Dauerbrenner Arbeitnehmerüberlassung: Unanwendbarkeit des Konzernprivilegs

Die Frage nach der Reichweite und Zuverlässigkeit des sog. Konzernprivilegs bei der Arbeitnehmerüberlassung ist ein Dauerbrenner. Unzählige Konzerne in Deutschland bauen auf das sog. Konzernprivileg und dem uneingeschränkten Einsatz ihrer Arbeitnehmer*innen über die jeweilige Unternehmensgrenze im Konzern hinaus. Denn das Arbeitnehmerüberlassungsgesetz (AÜG) sagt ja in § 1 Abs. 3 Nr. 2 AÜG, dass das AÜG (bis auf wenige Ausnahmen) nicht anzuwenden ist auf die Arbeitnehmerüberlassung zwischen Konzernunternehmen (im Sinne des § 18 AktG), wenn der*die Arbeitnehmer*in nicht zum Zweck der Überlassung eingestellt und beschäftigt wird.

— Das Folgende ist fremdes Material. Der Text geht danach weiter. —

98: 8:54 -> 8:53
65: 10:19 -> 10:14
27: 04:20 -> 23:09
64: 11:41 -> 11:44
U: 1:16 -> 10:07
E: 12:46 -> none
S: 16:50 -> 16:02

Herumgesprochen hat sich mittlerweile, dass das Bundesarbeitsgericht (BAG) das „und“ zwischen eingestellt und beschäftigt in Wirklichkeit als „oder“ versteht: eingestellt „oder“ beschäftigt. Zum Ärgernis vieler Arbeitgeber, denn der Gesetzeswortlaut mit seinem „und“ ist ja eigentlich eindeutig. Wann aber genau wird denn ein*e Arbeitnehmer*in zum Zweck der Überlassung beschäftigt? Ein jüngstes Urteil des 8. Senats des BAG vom 12. November 2024 bringt mehr Klarheit in diese sehr praxisrelevante Frage.

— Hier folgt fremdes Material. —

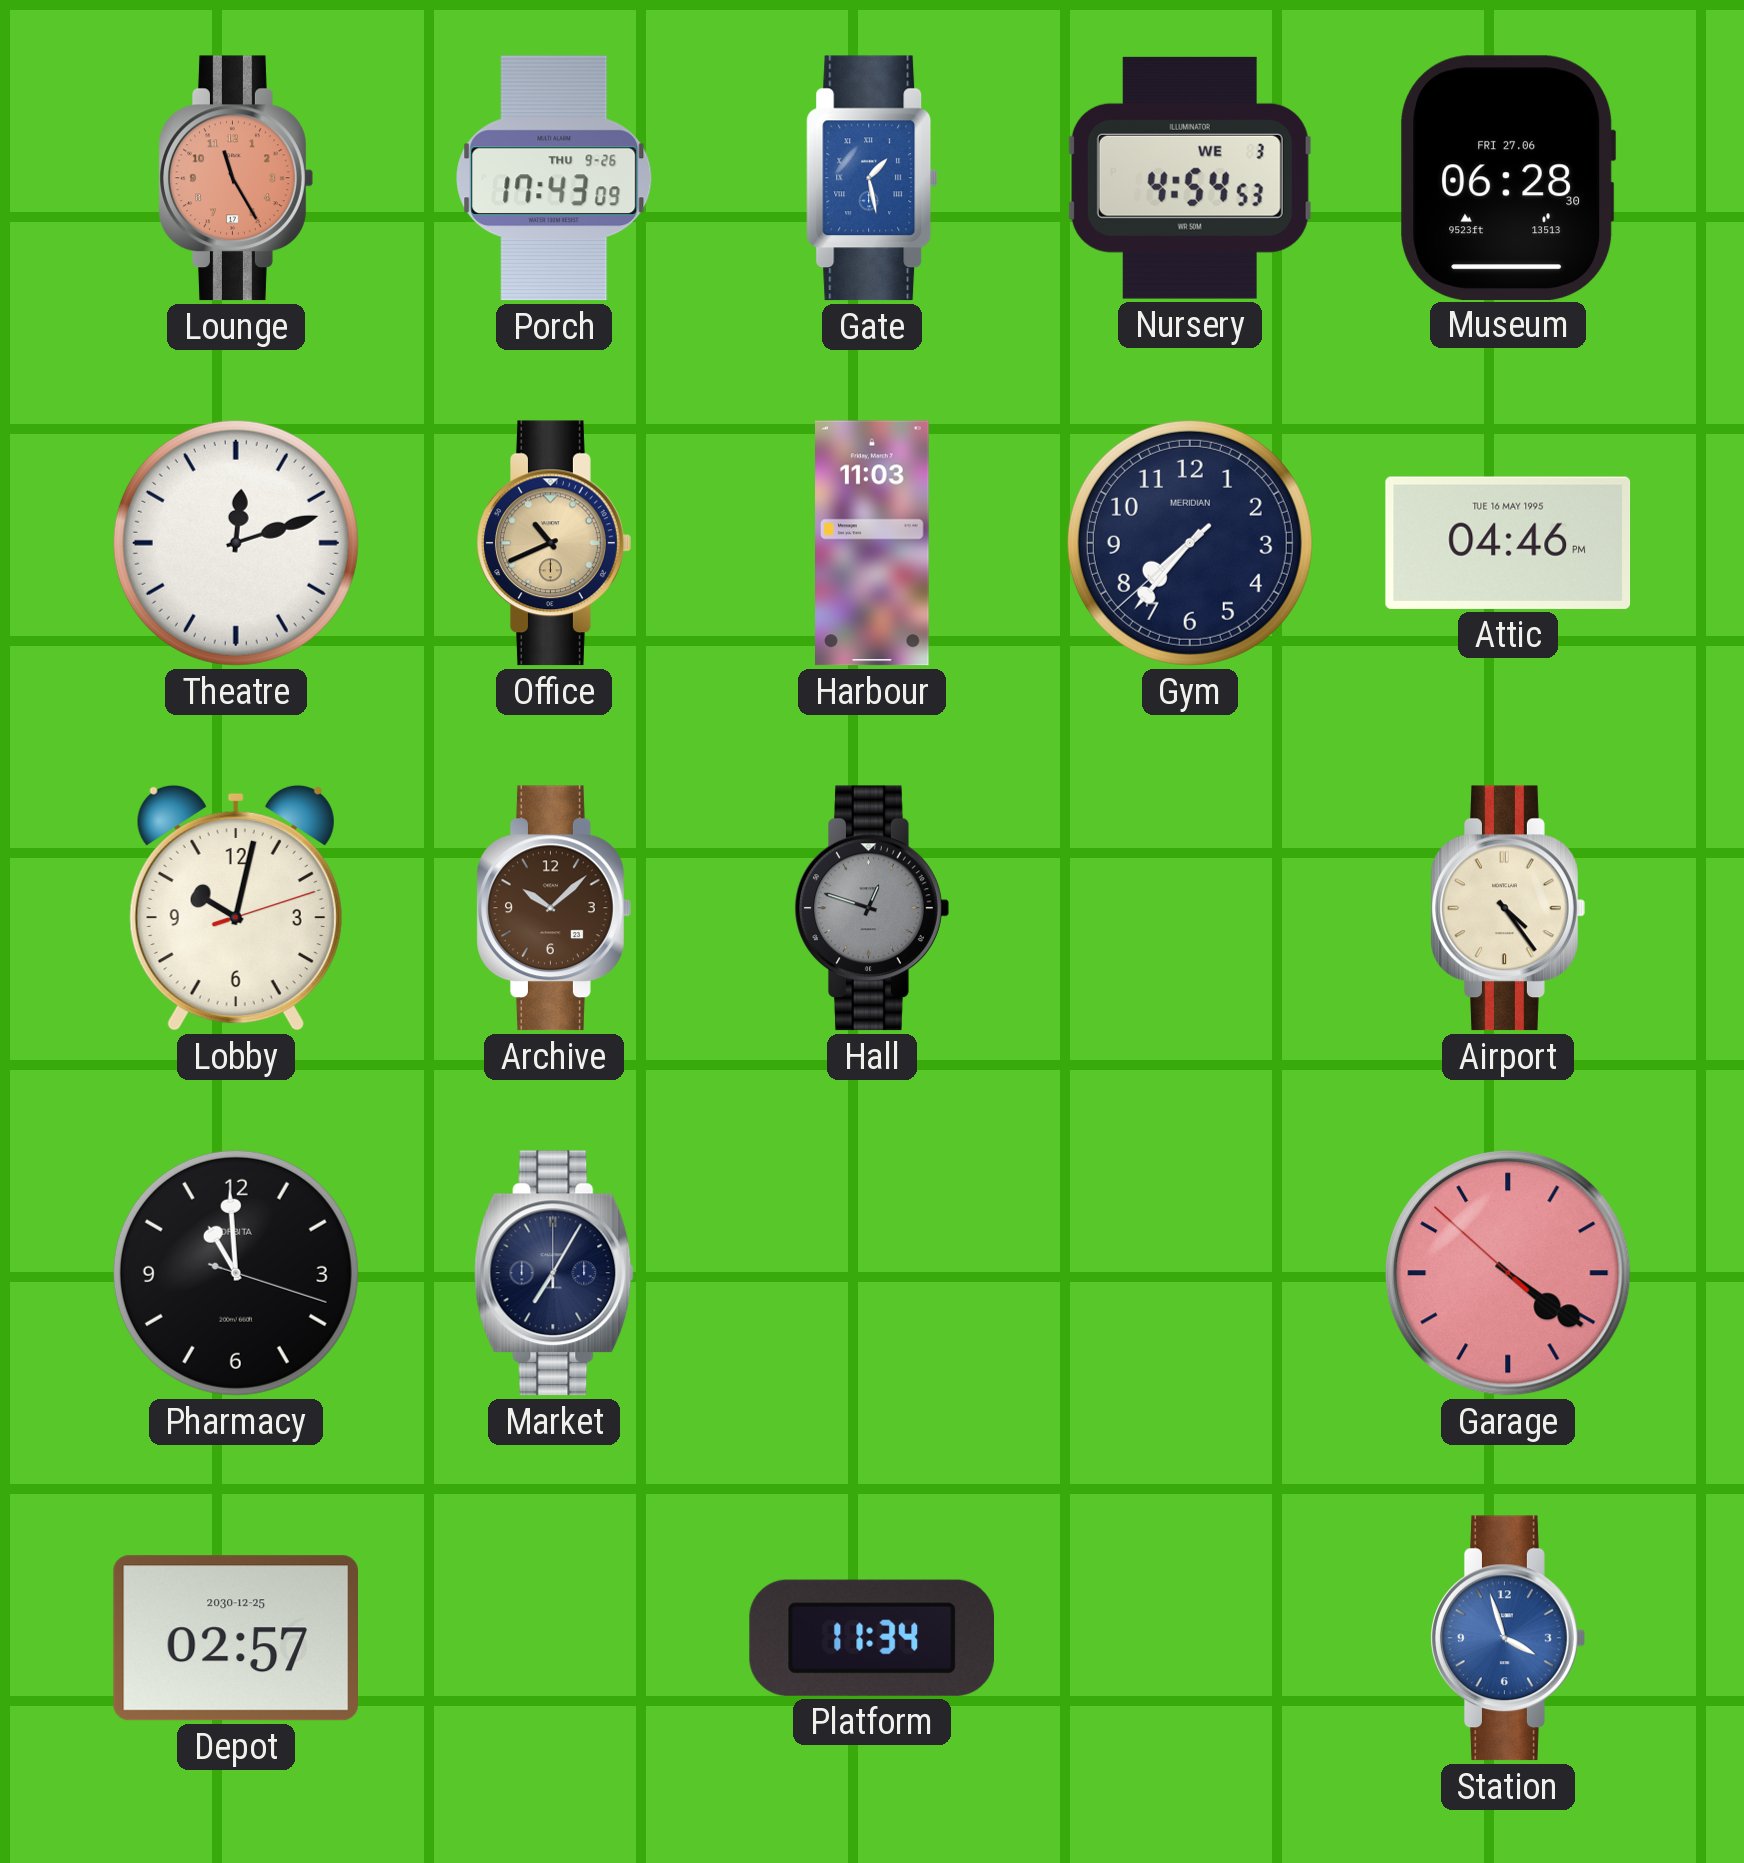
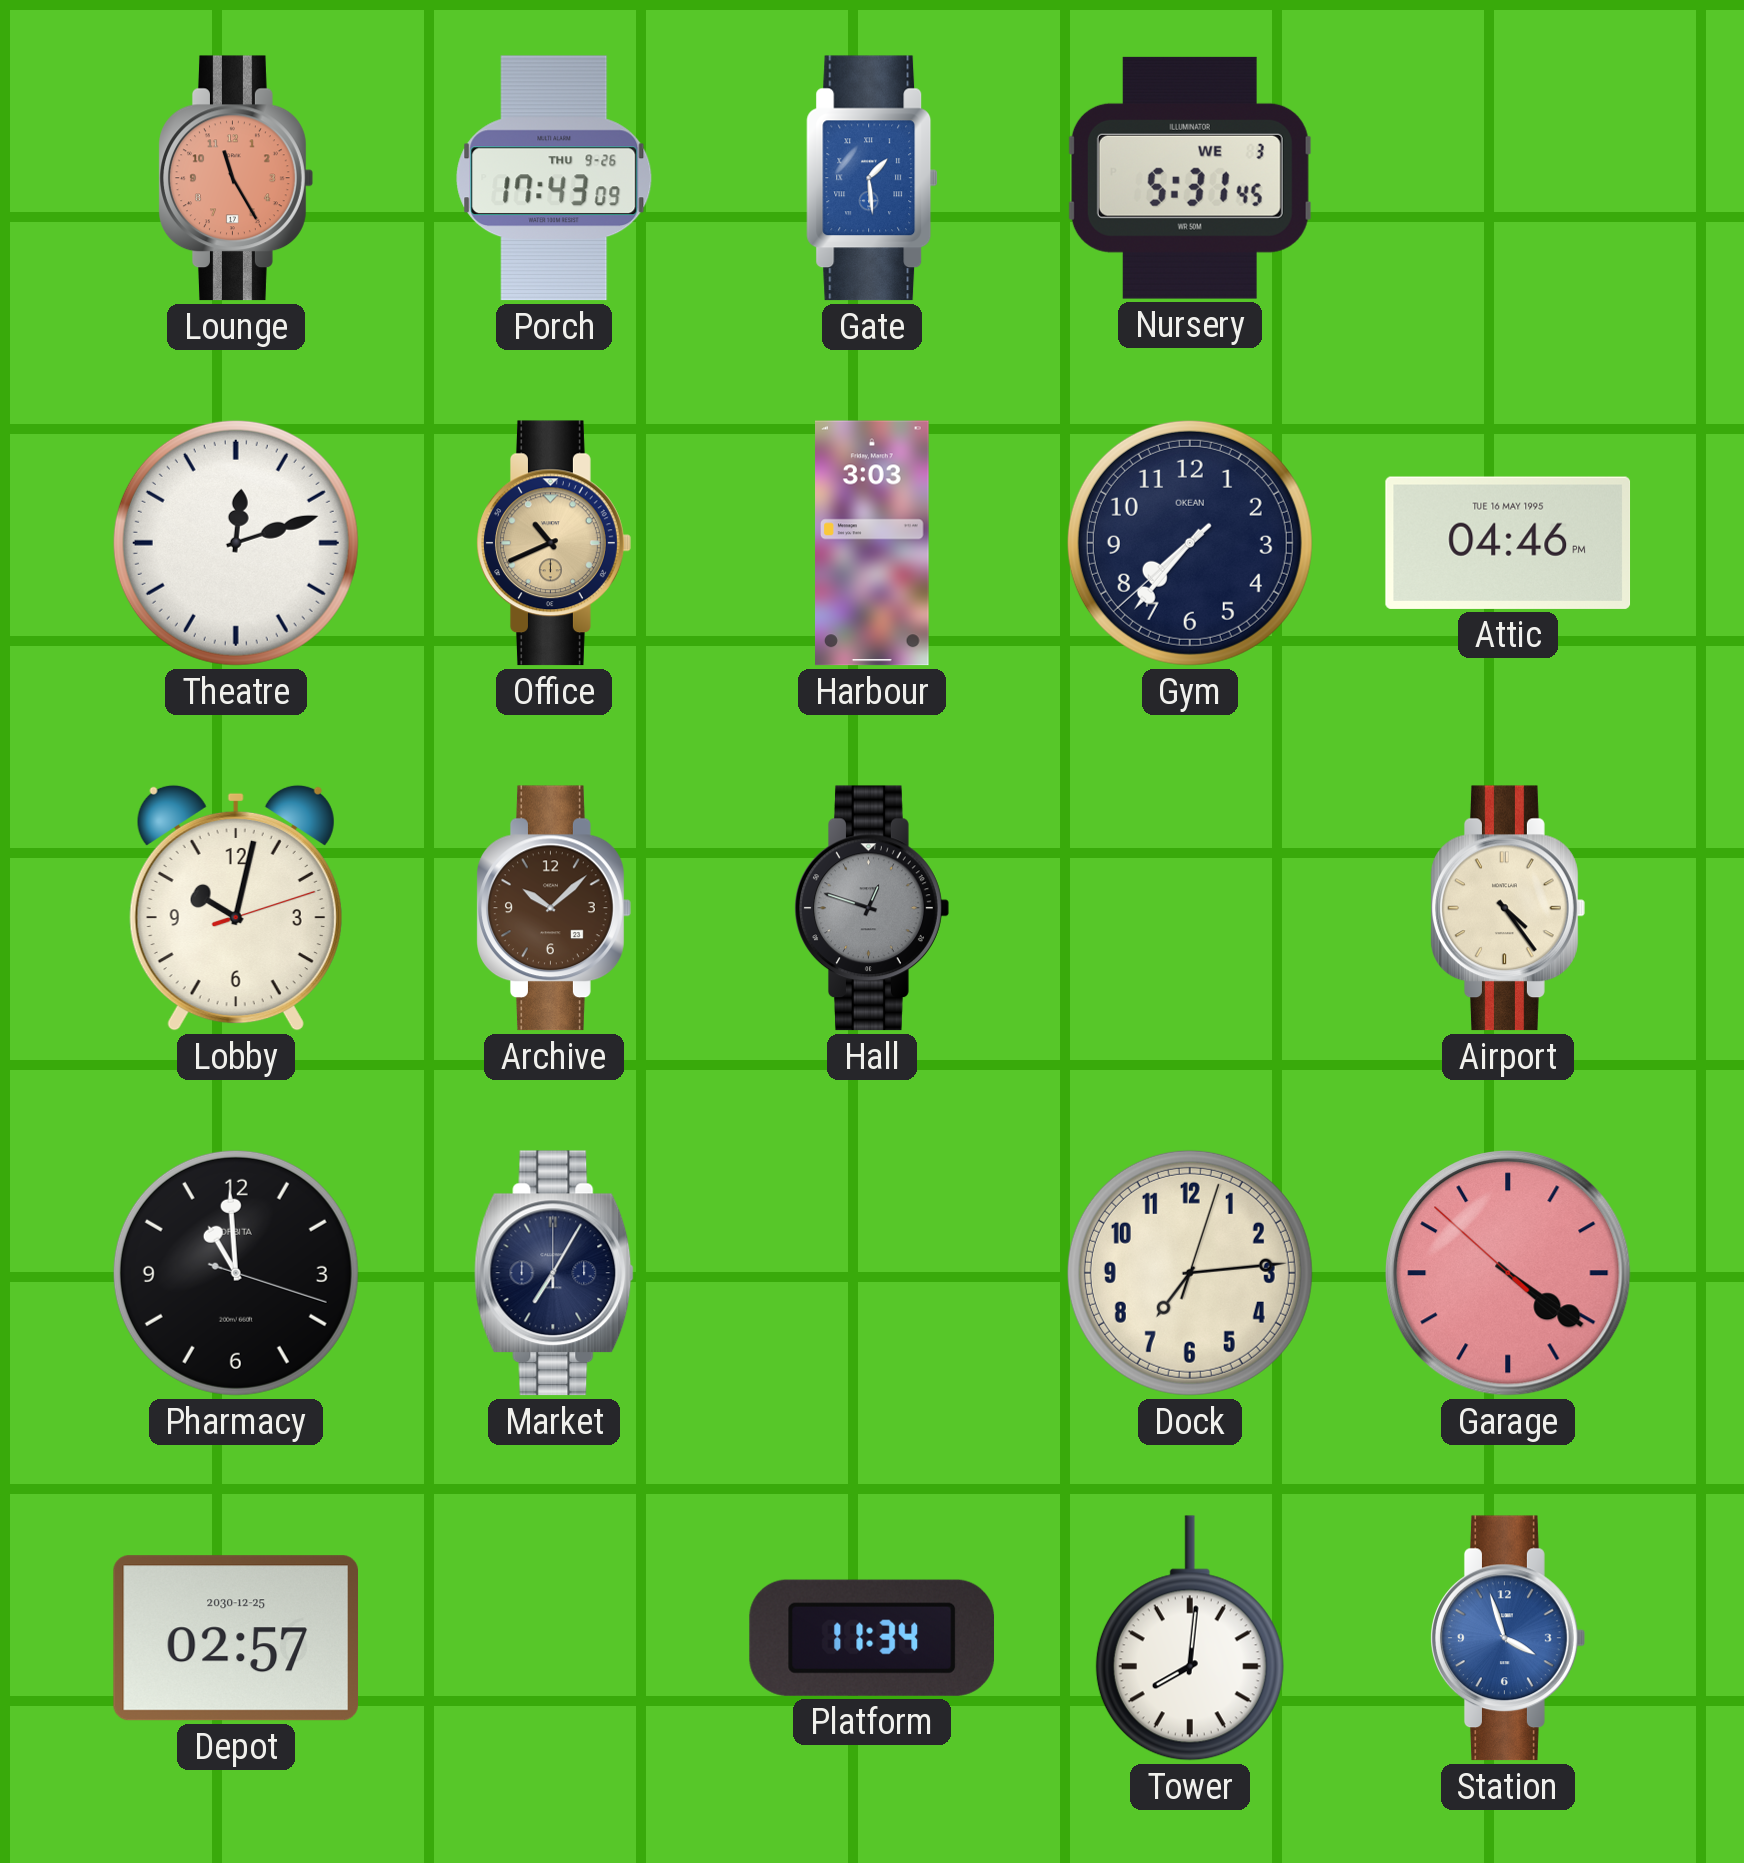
Gate: 1:28 -> 1:29
Nursery: 4:54 -> 5:31
Museum: 06:28 -> none
Harbour: 11:03 -> 3:03
Gym brand: MERIDIAN -> OKEAN
Dock: none -> 7:14
Tower: none -> 8:01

Entscheidung des Bundesarbeitsgerichts vom 12. November 2024 - 9 AZR 13/24

Das BAG stellt noch einmal klar, dass es an seiner Meinung zum „und“/“oder“ festhält: Die Anwendung des Konzernprivilegs ist nicht nur dann ausgeschlossen, wenn der*die Arbeitnehmer*in sowohl zum Zweck der Überlassung eingestellt als auch zu diesem Zweck beschäftigt wird, sondern bereits dann, wenn entweder die Einstellung oder die Beschäftigung Überlassungszwecken dient. Die Konjunktion „und“ in § 1 Abs. 3 Nr. 2 AÜG beschreibe ein alternatives Verhältnis der Merkmale Einstellung und Beschäftigung. Dies ergebe sich aus einer dem Sinn und Zweck der Vorschrift und dem Willen des historischen Gesetzgebers entsprechenden Auslegung. Das Konzernprivileg ist damit nicht nur bei einer Überlassung von Arbeitnehmer*innen innerhalb des Konzerns ausgeschlossen, die von vornherein „zum Zweck der Überlassung eingestellt“ worden sind, sondern auch dann, wenn sie zwar nicht zum Zweck der Überlassung eingestellt wurden, sich ihr späterer Einsatz in einem Konzernunternehmen jedoch als Beschäftigung „zum Zweck der Überlassung“ erweist. Die zwingenden Vorgaben des AÜG können nicht dadurch umgangen werden, dass der Arbeitsvertrag nach der Einstellung geändert und der*die Arbeitnehmer*in zum Zweck der Überlassung als Leiharbeitnehmer*in beschäftigt wird.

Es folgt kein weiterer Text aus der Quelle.